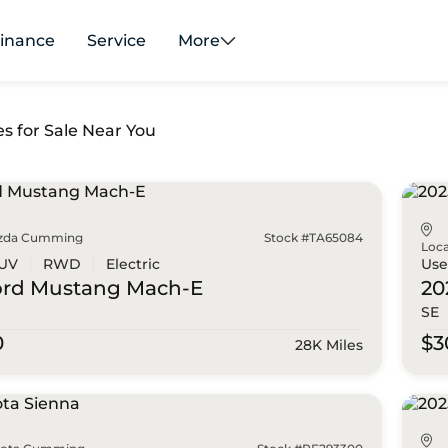
inance
Service
More
es for Sale Near You
zda Cumming
Stock #TA65084
Loca
UV
RWD
Electric
Us
ord
Mustang Mach-E
20
SE
0
$3
28K Miles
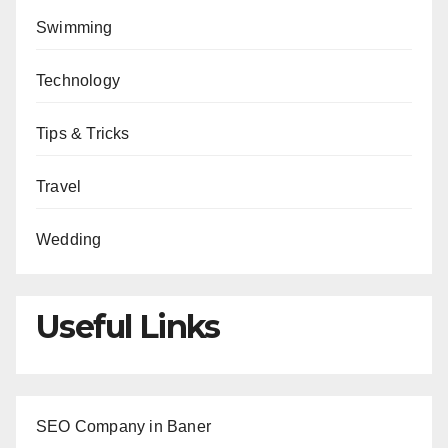
Swimming
Technology
Tips & Tricks
Travel
Wedding
Useful Links
SEO Company in Baner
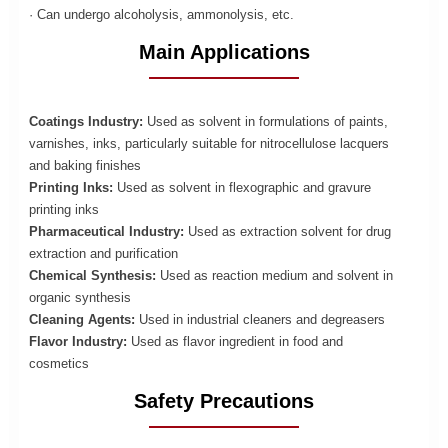
· Can undergo alcoholysis, ammonolysis, etc.
Main Applications
Coatings Industry:
Used as solvent in formulations of paints,
varnishes, inks, particularly suitable for nitrocellulose lacquers
and baking finishes
Printing Inks:
Used as solvent in flexographic and gravure
printing inks
Pharmaceutical Industry:
Used as extraction solvent for drug
extraction and purification
Chemical Synthesis:
Used as reaction medium and solvent in
organic synthesis
Cleaning Agents:
Used in industrial cleaners and degreasers
Flavor Industry:
Used as flavor ingredient in food and
cosmetics
Safety Precautions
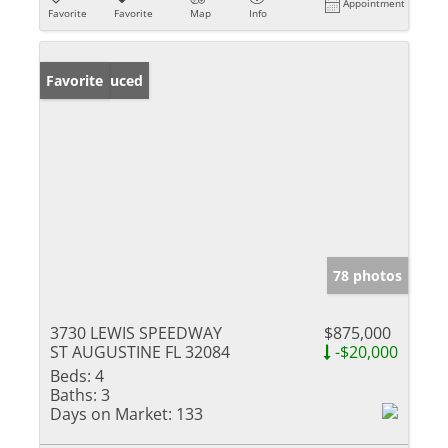
Appointment
Favorite
Favorite
Map
Info
Price Reduced
Favorite
78 photos
3730 LEWIS SPEEDWAY
$875,000
ST AUGUSTINE FL 32084
-$20,000
Beds:
4
Baths:
3
Days on Market:
133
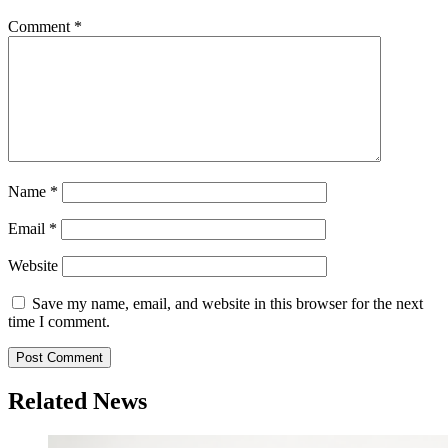
Comment
*
Name
*
Email
*
Website
Save my name, email, and website in this browser for the next
time I comment.
Related News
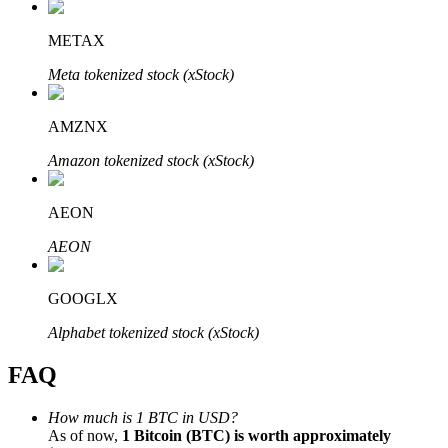
METAX
Meta tokenized stock (xStock)
Bitrue Partners
AMZNX
Amazon tokenized stock (xStock)
AEON
AEON
GOOGLX
Bitrue Affiliates
Alphabet tokenized stock (xStock)
Up to 65% Commissions!
FAQ
How much is 1 BTC in USD?
As of now,
1 Bitcoin (BTC) is worth approximately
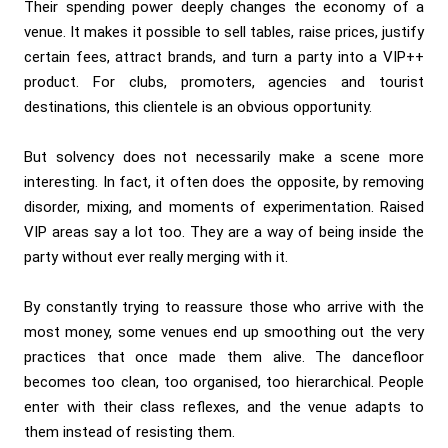
Their spending power deeply changes the economy of a
venue. It makes it possible to sell tables, raise prices, justify
certain fees, attract brands, and turn a party into a VIP++
product. For clubs, promoters, agencies and tourist
destinations, this clientele is an obvious opportunity.
But solvency does not necessarily make a scene more
interesting. In fact, it often does the opposite, by removing
disorder, mixing, and moments of experimentation. Raised
VIP areas say a lot too. They are a way of being inside the
party without ever really merging with it.
By constantly trying to reassure those who arrive with the
most money, some venues end up smoothing out the very
practices that once made them alive. The dancefloor
becomes too clean, too organised, too hierarchical. People
enter with their class reflexes, and the venue adapts to
them instead of resisting them.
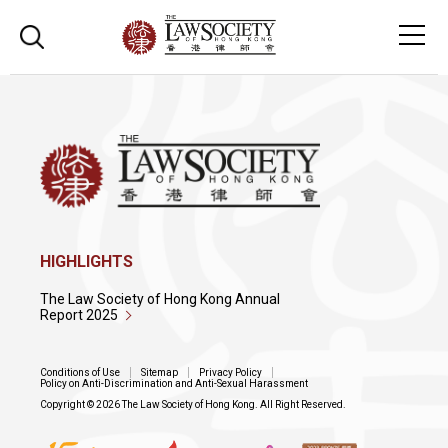
HIGHLIGHTS
The Law Society of Hong Kong Annual
Report 2025
Conditions of Use
Sitemap
Privacy Policy
Policy on Anti-Discrimination and Anti-Sexual Harassment
Copyright © 2026 The Law Society of Hong Kong. All Right Reserved.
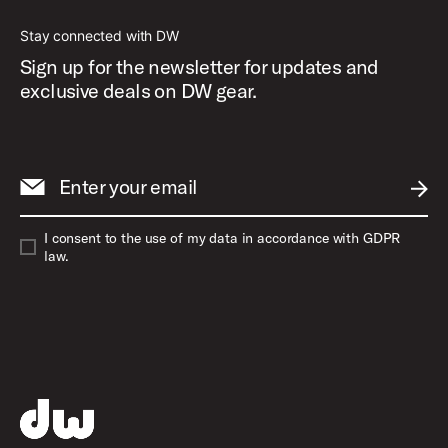
Stay connected with DW
Sign up for the newsletter for updates and
exclusive deals on DW gear.
Enter your email
SUBM
I consent to the use of my data in accordance with GDPR
law.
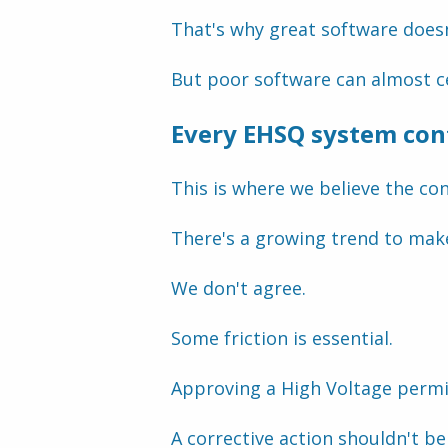
That's why great software does
But poor software can almost ce
Every EHSQ system cont
This is where we believe the c
There's a growing trend to make
We don't agree.
Some friction is essential.
Approving a High Voltage permi
A corrective action shouldn't be 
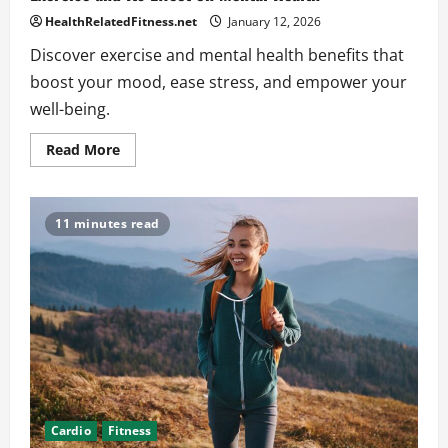
HealthRelatedFitness.net
January 12, 2026
Discover exercise and mental health benefits that
boost your mood, ease stress, and empower your
well-being.
Read
Read More
more
about
Exercise
and
Its
11 minutes read
Effect
on
Mental
Health
Cardio
Fitness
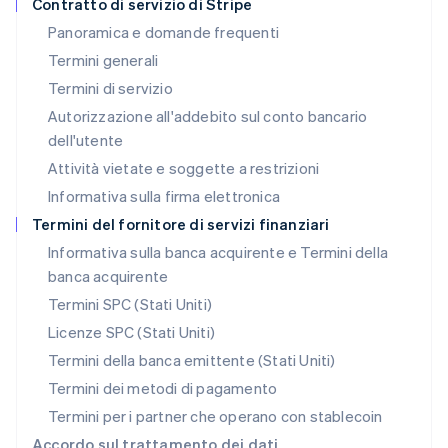
Contratto di servizio di Stripe
English
Panoramica e domande frequenti
Lussemburgo
Termini generali
Français
Deutsch
English
Malaysia
Termini di servizio
English
简体中文
Autorizzazione all'addebito sul conto bancario
Malta
dell'utente
English
Messico
Attività vietate e soggette a restrizioni
Español
English
Informativa sulla firma elettronica
Norvegia
English
Termini del fornitore di servizi finanziari
Nuova Zelanda
Informativa sulla banca acquirente e Termini della
English
banca acquirente
Paesi Bassi
Nederlands
English
Termini SPC (Stati Uniti)
Polonia
Licenze SPC (Stati Uniti)
English
Portogallo
Termini della banca emittente (Stati Uniti)
Português
English
Termini dei metodi di pagamento
RAS di Hong Kong, Cina
Termini per i partner che operano con stablecoin
English
简体中文
Regno Unito
Accordo sul trattamento dei dati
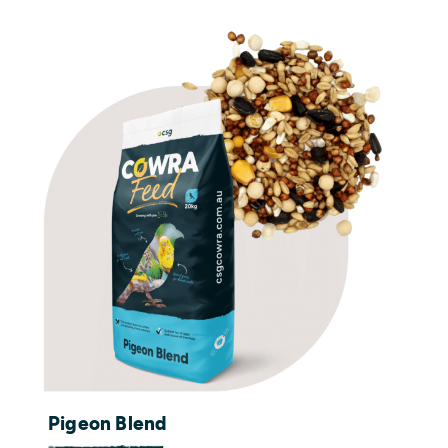
Pigeon Blend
********************
PROBLEM TO WORK ON :: After removing each picture, print the entries above exactly as they were.

REPLY ::
inance
Service
More
es for Sale Near You
zda Cumming
Stock #TA65084
Loca
UV
RWD
Electric
Us
ord
Mustang Mach-E
20
SE
0
$3
28K Miles
Swimming
Technology
Tips & Tricks
Travel
Wedding
Useful Links
SEO Company in Baner
· Can undergo alcoholysis, ammonolysis, etc.
Main Applications
Coatings Industry:
Used as solvent in formulations of paints,
varnishes, inks, particularly suitable for nitrocellulose lacquers
and baking finishes
Printing Inks:
Used as solvent in flexographic and gravure
printing inks
Pharmaceutical Industry:
Used as extraction solvent for drug
extraction and purification
Chemical Synthesis:
Used as reaction medium and solvent in
organic synthesis
Cleaning Agents:
Used in industrial cleaners and degreasers
Flavor Industry:
Used as flavor ingredient in food and
cosmetics
Safety Precautions
Appointment
Favorite
Favorite
Map
Info
Price Reduced
Favorite
78 photos
3730 LEWIS SPEEDWAY
$875,000
ST AUGUSTINE FL 32084
-$20,000
Beds:
4
Baths:
3
Days on Market:
133
Comment
*
Name
*
Email
*
Website
Save my name, email, and website in this browser for the next
time I comment.
Related News
METAX
Meta tokenized stock (xStock)
Bitrue Partners
AMZNX
Amazon tokenized stock (xStock)
AEON
AEON
GOOGLX
Bitrue Affiliates
Alphabet tokenized stock (xStock)
Up to 65% Commissions!
FAQ
How much is 1 BTC in USD?
As of now,
1 Bitcoin (BTC) is worth approximately
Their spending power deeply changes the economy of a
venue. It makes it possible to sell tables, raise prices, justify
certain fees, attract brands, and turn a party into a VIP++
product. For clubs, promoters, agencies and tourist
destinations, this clientele is an obvious opportunity.
But solvency does not necessarily make a scene more
interesting. In fact, it often does the opposite, by removing
disorder, mixing, and moments of experimentation. Raised
VIP areas say a lot too. They are a way of being inside the
party without ever really merging with it.
By constantly trying to reassure those who arrive with the
most money, some venues end up smoothing out the very
practices that once made them alive. The dancefloor
becomes too clean, too organised, too hierarchical. People
enter with their class reflexes, and the venue adapts to
them instead of resisting them.
HIGHLIGHTS
The Law Society of Hong Kong Annual
Report 2025
Conditions of Use
Sitemap
Privacy Policy
Policy on Anti-Discrimination and Anti-Sexual Harassment
Copyright © 2026 The Law Society of Hong Kong. All Right Reserved.
Stay connected with DW
Sign up for the newsletter for updates and
exclusive deals on DW gear.
Enter your email
SUBM
I consent to the use of my data in accordance with GDPR
law.
That's why great software does
But poor software can almost ce
Every EHSQ system cont
This is where we believe the c
There's a growing trend to make
We don't agree.
Some friction is essential.
Approving a High Voltage permi
A corrective action shouldn't be 
HealthRelatedFitness.net
January 12, 2026
Discover exercise and mental health benefits that
boost your mood, ease stress, and empower your
well-being.
Read
Read More
more
about
Exercise
and
Its
11 minutes read
Effect
on
Mental
Health
Cardio
Fitness
Contratto di servizio di Stripe
English
Panoramica e domande frequenti
Lussemburgo
Termini generali
Français
Deutsch
English
Malaysia
Termini di servizio
English
简体中文
Autorizzazione all'addebito sul conto bancario
Malta
dell'utente
English
Messico
Attività vietate e soggette a restrizioni
Español
English
Informativa sulla firma elettronica
Norvegia
English
Termini del fornitore di servizi finanziari
Nuova Zelanda
Informativa sulla banca acquirente e Termini della
English
banca acquirente
Paesi Bassi
Nederlands
English
Termini SPC (Stati Uniti)
Polonia
Licenze SPC (Stati Uniti)
English
Portogallo
Termini della banca emittente (Stati Uniti)
Português
English
Termini dei metodi di pagamento
RAS di Hong Kong, Cina
Termini per i partner che operano con stablecoin
English
简体中文
Regno Unito
Accordo sul trattamento dei dati
Pigeon Blend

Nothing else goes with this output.